- [AVAILABLE DATA]
-------------------------

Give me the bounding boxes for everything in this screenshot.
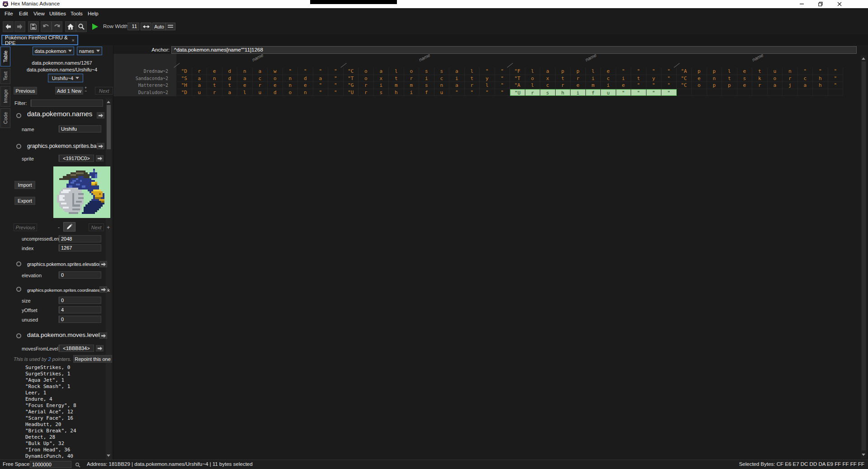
run-button[interactable] [90,21,100,32]
hex-cell[interactable]: l [389,68,404,75]
add-count-stepper[interactable]: +− [85,86,87,93]
previous-sprite-button[interactable]: Previous [14,223,37,231]
hex-cell[interactable]: t [222,82,238,89]
rail-tab-code[interactable]: Code [0,108,10,128]
next-entry-button[interactable]: Next [95,87,113,95]
hex-cell[interactable]: l [465,68,480,75]
minimize-button[interactable] [793,0,810,8]
hex-cell[interactable]: p [707,68,722,75]
menu-view[interactable]: View [31,8,47,19]
hex-cell[interactable]: e [298,82,313,89]
hex-cell[interactable]: "C [677,82,692,89]
menu-help[interactable]: Help [85,8,101,19]
hex-cell[interactable]: " [495,68,510,75]
hex-cell[interactable]: i [616,75,632,82]
hex-cell[interactable] [828,89,844,96]
hex-cell[interactable]: u [601,89,616,96]
hex-cell[interactable]: "F [510,68,525,75]
hex-cell[interactable]: " [661,75,677,82]
filter-input[interactable] [31,99,103,107]
sidebar-scroll-thumb[interactable] [107,105,111,149]
hex-cell[interactable]: a [313,75,329,82]
hex-cell[interactable]: r [404,75,420,82]
hex-cell[interactable]: c [253,75,268,82]
align-toggle[interactable] [165,23,175,30]
goto-coordinates-button[interactable] [99,286,107,293]
hex-cell[interactable]: e [268,82,283,89]
moves-pointer-input[interactable]: <1BBB834> [59,345,94,352]
hex-cell[interactable]: e [237,82,253,89]
hex-cell[interactable]: r [253,82,268,89]
hex-cell[interactable]: k [752,75,768,82]
hex-cell[interactable]: r [192,68,208,75]
hex-cell[interactable]: " [480,89,495,96]
hex-cell[interactable]: " [631,68,646,75]
hex-cell[interactable] [737,89,753,96]
hex-cell[interactable]: o [359,75,374,82]
hex-cell[interactable]: s [540,89,556,96]
hex-cell[interactable]: s [434,68,450,75]
hex-cell[interactable]: x [540,75,556,82]
hex-cell[interactable]: a [374,68,389,75]
hex-cell[interactable]: t [722,75,737,82]
scroll-down-icon[interactable] [862,454,865,456]
free-space-input[interactable]: 1000000 [30,461,71,468]
export-sprite-button[interactable]: Export [14,197,35,205]
hex-cell[interactable]: n [283,75,298,82]
hex-cell[interactable]: r [207,89,222,96]
hex-cell[interactable]: u [768,68,783,75]
next-sprite-button[interactable]: Next [89,223,104,231]
hex-cell[interactable]: "D [177,89,192,96]
back-button[interactable] [3,21,14,32]
hex-cell[interactable] [722,89,737,96]
hex-cell[interactable]: y [646,75,662,82]
hex-cell[interactable] [783,89,798,96]
tab-close-icon[interactable]: × [72,38,75,43]
scroll-up-icon[interactable] [107,101,110,103]
hex-cell[interactable]: "S [177,75,192,82]
rail-tab-text[interactable]: Text [0,68,10,84]
unused-input[interactable]: 0 [59,316,101,323]
hex-cell[interactable]: " [449,89,465,96]
hex-cell[interactable] [813,89,828,96]
hex-cell[interactable]: d [222,75,238,82]
hex-cell[interactable]: a [192,82,208,89]
fit-width-button[interactable] [141,23,151,30]
hex-cell[interactable]: s [374,89,389,96]
hex-cell[interactable]: " [313,68,329,75]
search-button[interactable] [76,21,87,32]
hex-cell[interactable]: " [646,89,662,96]
hex-cell[interactable]: c [798,75,813,82]
hex-cell[interactable]: m [586,82,601,89]
goto-names-button[interactable] [97,112,104,118]
hex-cell[interactable]: " [631,82,646,89]
rail-tab-table[interactable]: Table [0,47,10,66]
hex-cell[interactable]: "D [177,68,192,75]
hex-cell[interactable]: w [268,68,283,75]
hex-cell[interactable]: a [768,82,783,89]
home-button[interactable] [65,21,76,32]
hex-cell[interactable]: c [434,75,450,82]
scroll-up-icon[interactable] [862,57,865,60]
hex-cell[interactable]: "U [344,89,359,96]
hex-cell[interactable]: " [495,75,510,82]
hex-cell[interactable]: i [449,75,465,82]
section-radio-names[interactable] [16,113,21,118]
uncompressed-length-input[interactable]: 2048 [59,235,101,242]
hex-cell[interactable]: m [404,82,420,89]
hex-cell[interactable]: l [480,82,495,89]
hex-cell[interactable]: " [465,89,480,96]
hex-cell[interactable]: " [328,89,344,96]
elevation-input[interactable]: 0 [59,271,101,279]
hex-cell[interactable]: n [434,82,450,89]
hex-cell[interactable]: " [828,82,844,89]
hex-cell[interactable]: n [283,82,298,89]
add-new-button[interactable]: Add 1 New [55,87,83,95]
hex-cell[interactable]: d [268,89,283,96]
redo-button[interactable] [52,21,62,32]
hex-cell[interactable]: a [449,82,465,89]
hex-cell[interactable]: e [737,68,753,75]
hex-cell[interactable]: t [389,75,404,82]
hex-cell[interactable]: s [419,68,434,75]
hex-cell[interactable]: c [540,82,556,89]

-------------------------

- [WHAT IS BEING ASKED] With "goto" as the word to match, copy each line of the records that has it.

- [OUTPUT OF THE EXERCISE]
goto-coordinates-button[interactable] [99,286,107,293]
goto-names-button[interactable] [97,112,104,118]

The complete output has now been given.